This week's agreement to increase the U.S. debt ceiling is no cause for celebration.Regardless of what the spin doctors tell us, there are no winners here. The political landscape is covered with the blood of all the politicians who were losers in this "no win" battle. Among the losers are:
- The president, who lost the leadership on U.S. deficits last December when he ignored the thoughtful recommendations of the bipartisan Bowles-Simpson Commission, leaving deficit reduction up to the politicians in Congress.
- The Republican Party, which let itself be dominated by Tea Party extremists, ignoring the wishes of the majority of Americans, walking away from a sound agreement and demonstrating its willingness to let the country sink for political gain.
- The Democratic Party, which has rigidified into the party of more spending and higher taxes while ignoring the country's mounting deficits. It even undermined its president as he attempted to negotiate an agreement with House Speaker John Boehner.
- The United States, which has lost credibility in the eyes of the world as a constructive democracy and sound fiscal system which other countries can look to for leadership of the global economy.

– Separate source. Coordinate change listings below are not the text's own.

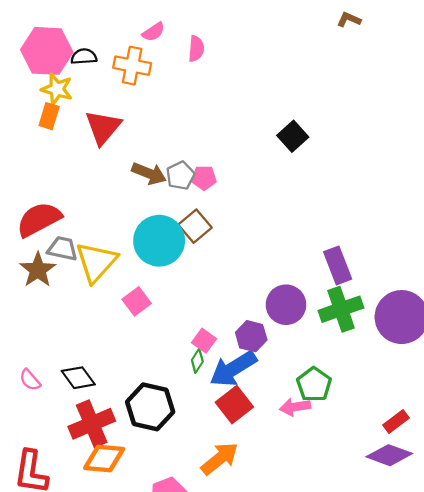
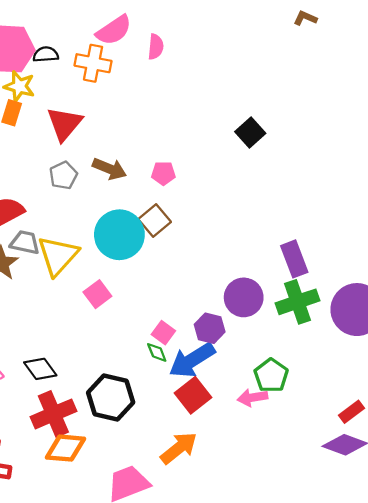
pink semicircle: (153, 32) -> (114, 30), size x1.6
gray pentagon: (180, 176) -> (63, 175), moved
green diamond: (197, 361) -> (157, 352), turned -55

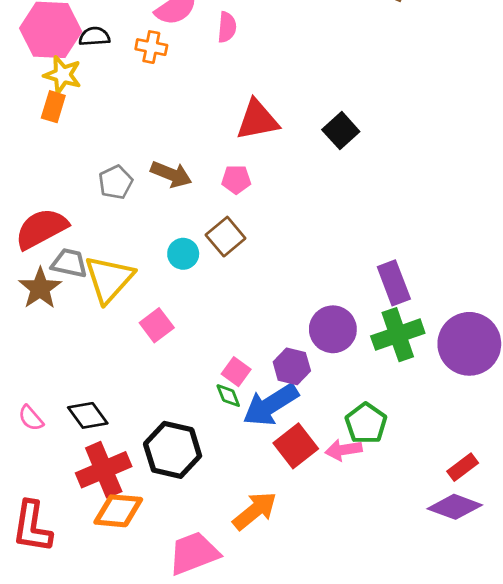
orange cross: (93, 63) -> (151, 47), size x0.7
red triangle: (64, 124) -> (257, 120), moved, turned 39
cyan circle: (119, 235) -> (183, 254), size x0.5
red square: (193, 395) -> (296, 446), moved

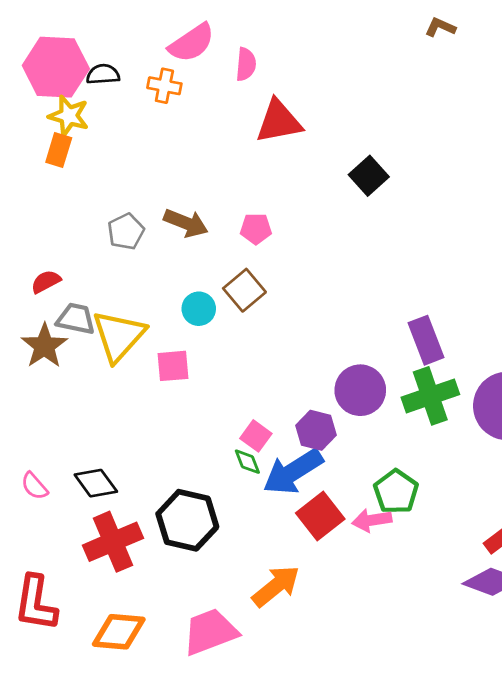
red triangle: (257, 120) -> (279, 121), moved
red semicircle: (41, 229) -> (46, 282), size x0.5
pink square: (157, 325) -> (173, 366), moved, turned 32
orange diamond: (118, 511) -> (119, 632), moved

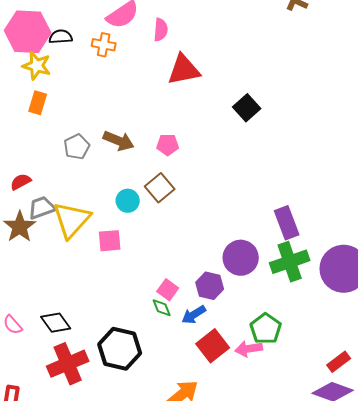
orange rectangle: (59, 150) -> (38, 103), moved
gray trapezoid: (76, 319) -> (42, 208), turned -32
blue arrow: (293, 472) -> (194, 315), size x0.6

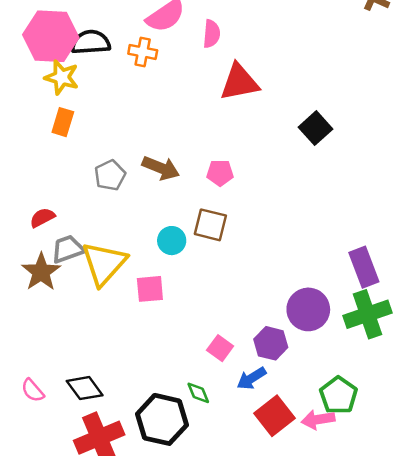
black semicircle: (61, 37) -> (91, 42), size x1.4
brown square: (160, 188) -> (210, 225), turned -36
green diamond: (162, 308) -> (198, 393), moved

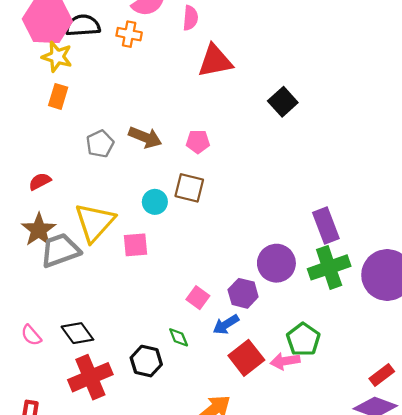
gray trapezoid: (68, 249) -> (60, 250), moved, size x1.4
black hexagon: (162, 419) -> (146, 361), size x0.7

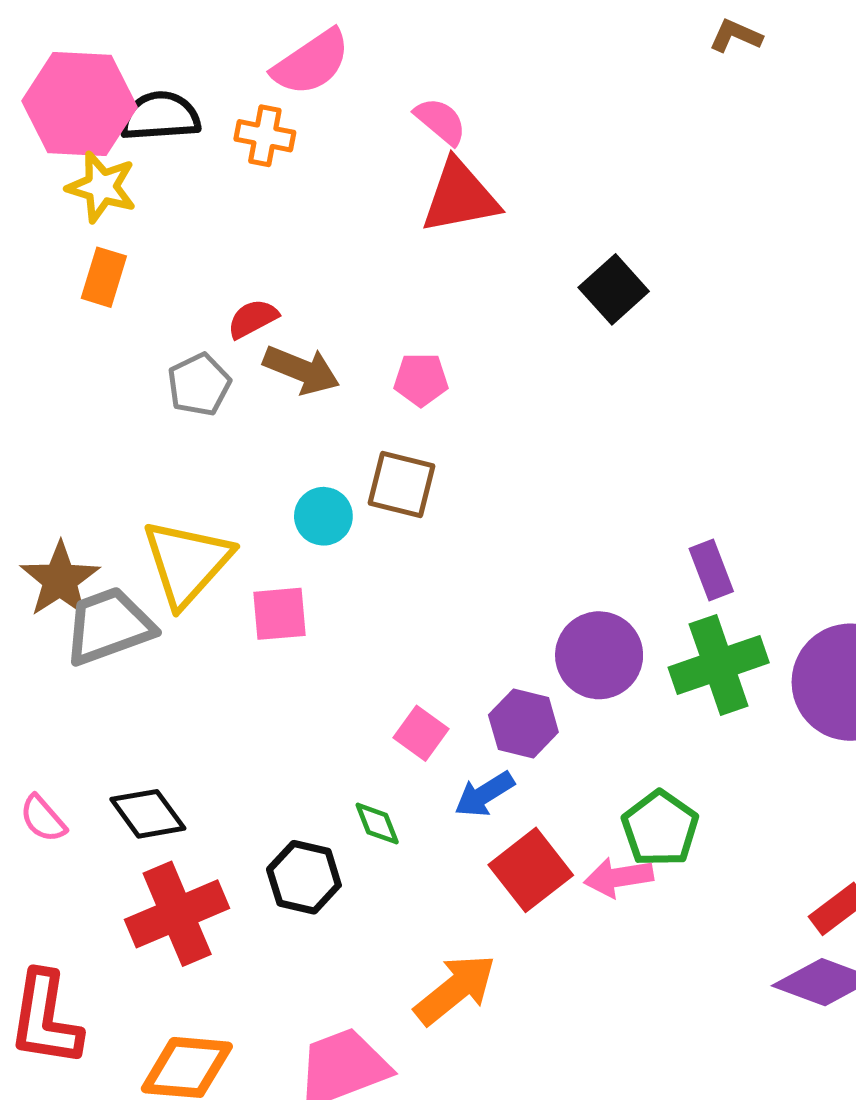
pink semicircle: (190, 18) -> (441, 121), moved, turned -55
red semicircle: (40, 181) -> (253, 319), moved
purple rectangle: (326, 226) -> (711, 570), size x0.7

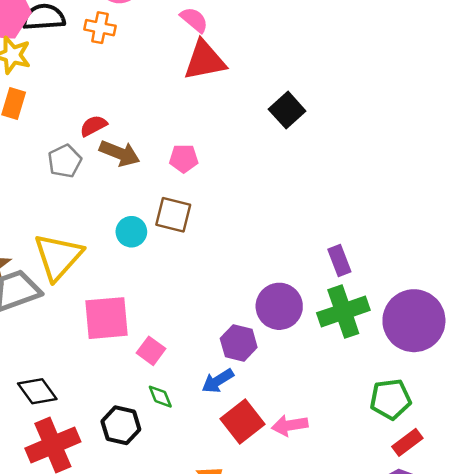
pink square: (280, 614) -> (107, 318), moved, size x1.5
pink square: (421, 733) -> (151, 351), moved
green pentagon: (660, 828) -> (390, 399), moved, turned 30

"Gridlock" has become the new order of U.S. politics. Politics as the art of compromise has been abandoned by the current group of politicians who are willing to jettison the country's best interests in order to gain short-term political advantage.This is the third time since the November elections that the country has been traumatized by political deadlock:
- In a single weekend last December, shortly after the Bowles-Simpson Commission proposed a bi-partisan $4 trillion deficit reduction plan, the president and Congressional leadership went in the opposite direction. They lowered taxes and increased government spending by a combined $4 trillion, intensifying the problems that lay ahead.
- In April, unable to agree on a budget for this fiscal year, the politicians once again took the country to the brink of shutting down the government. The midnight agreement involved more compromises that kept the country running on an empty tank.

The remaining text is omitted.